The recent breach at Marks & Spencer didn’t stem from a technical failure. It began with a phone call.

Attackers impersonated internal engineers and convinced help desk staff to reset passwords and disable multi-factor authentication. That gave them the foothold they needed to access domain credentials, escalate privileges, and ultimately deploy ransomware. Stores reverted to manual operations. Online sales stopped.

For a business built on digital efficiency, the disruption was immediate and serious.

Human error at the heart of it

This wasn’t about gaps in tooling. MFA was active. Security budgets had increased substantially. Yet one moment of misplaced trust was all it took to compromise the system.

That’s not a flaw in the technology; it’s a flaw in how the process was executed.

Social engineering is designed to exploit people under pressure. It preys on urgency, familiarity, and the assumption of legitimacy. And when processes allow for that to happen, for example, when password resets or access changes don’t require verification beyond a single human interaction, the entire security model can be undermined.

Supply chains are now attack surfaces

This breach didn’t originate inside M&S. It started with a smaller third-party contractor. That’s significant. As internal systems become more secure, and in this case the door was firmly shut, threat actors are increasingly targeting suppliers, vendors, and partners. A smaller business with privileged access and less mature security makes for an ideal access point.

This is no longer just a vendor management issue. It’s a question of access governance. Which third parties can touch your systems, and under what conditions? How are their credentials managed? And critically, how is their activity monitored?

Where M&S got it right

What’s worth noting, and often overlooked, is how M&S responded. Systems were isolated. Operations reverted to backup processes. Communications were managed. While not perfect, the company followed a plan. Many organisations don’t even have one.

Too often, the real damage in a breach comes not from the attack itself, but from the lack of coordination afterwards. That includes delayed disclosures, unclear roles, or even internal confusion over how to restore systems safely. M&S, for all the headlines, showed what it looks like to act on a well-rehearsed plan.

That’s a lesson in itself.

What businesses need to take away

The lessons here extend far beyond the particulars of the breach. At their core, they reinforce the idea that cybersecurity is not a matter of investment alone, but of clarity and preparedness.

Organisations must begin by reinforcing basic access procedures. A password reset or privilege escalation should never rely on a single interaction. There needs to be structured verification. This can happen through independent confirmation, callback procedures, or internal controls that can’t be overridden under pressure.

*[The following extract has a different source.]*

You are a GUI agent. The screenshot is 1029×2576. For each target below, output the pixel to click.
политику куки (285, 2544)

Equally important is the need to scrutinise third-party access. It’s not enough to assess vendors once and move on. Access should be reviewed regularly, not just technically but contractually, and every external relationship should be treated as a potential risk vector.

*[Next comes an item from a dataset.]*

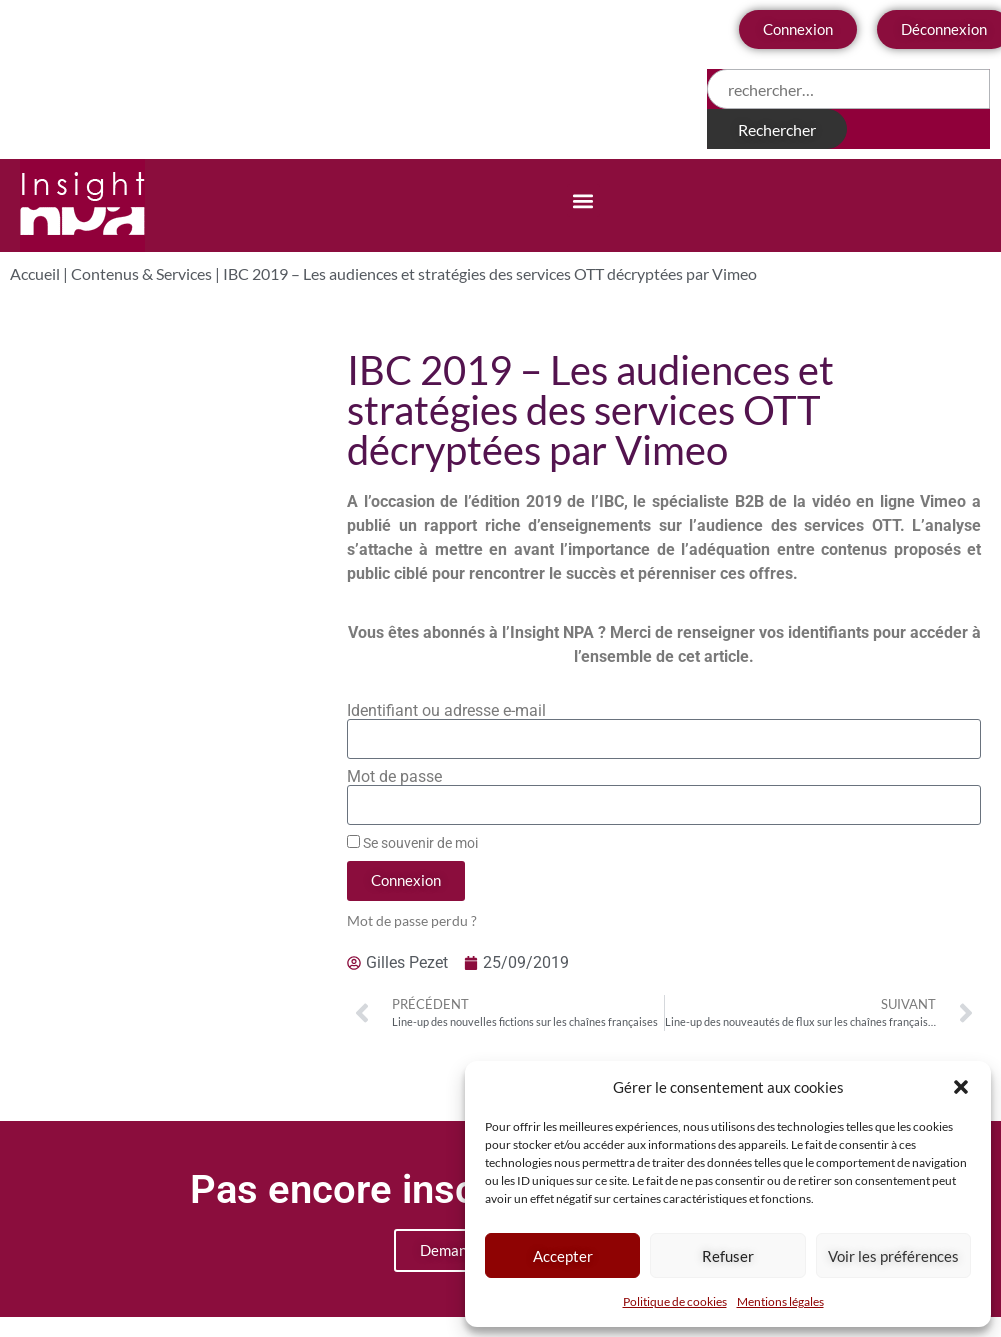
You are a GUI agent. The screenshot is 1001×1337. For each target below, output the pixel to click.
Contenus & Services (141, 273)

This ties directly into the question of preparedness. Every business, regardless of size, should have an incident response plan that clearly defines roles, communication channels, and recovery procedures. That plan should be stress-tested, rehearsed, and updated as the environment evolves.

A well-executed tabletop exercise (TTX), by way of example, helps expose gaps in your response plan, clarify roles under pressure, and build the mindset needed to respond decisively when real threats emerge.

Yet these practical steps will always fall short without senior ownership. Security cannot remain an IT silo. It needs to be treated as a governance issue, driven by leadership and supported by external expertise where internal resources are limited. Governance is what ensures that good advice becomes consistent action, and that priorities align with risk.

Just as critical is the need for active threat monitoring and timely response. Managed detection and response (MDR) services are becoming essential for those without round-the-clock internal capabilities. Having visibility isn’t enough – there must be capacity to act when anomalies surface.

But perhaps the most enduring lesson from this breach is cultural. M&S’s attackers didn’t find a backdoor; they persuaded their way in. That highlights the role of culture in resilience. Teams must be trained to spot suspicious behaviour, yes, but more than that, they need to feel confident pushing back, questioning instructions, and slowing things down when something doesn’t feel right. Security, at its heart, depends on behaviour as much as infrastructure.

Final thought

There’s no such thing as a secure organisation. However, there is one that’s well-prepared. The M&S breach was serious, but it wasn’t unique. The methods used are familiar. The access paths are common. The difference is how organisations anticipate, prepare for, and respond to these moments.

Smaller businesses might assume they’re not targets. In truth, they often face higher risk because the same level of resilience isn’t in place. But you don’t need a massive budget to get the fundamentals right. You need clarity, process, and a culture that understands cyber risk isn’t someone else’s problem.

In the end, resilience is measured not just by how well you prevent a breach, but by how effectively you respond when it happens.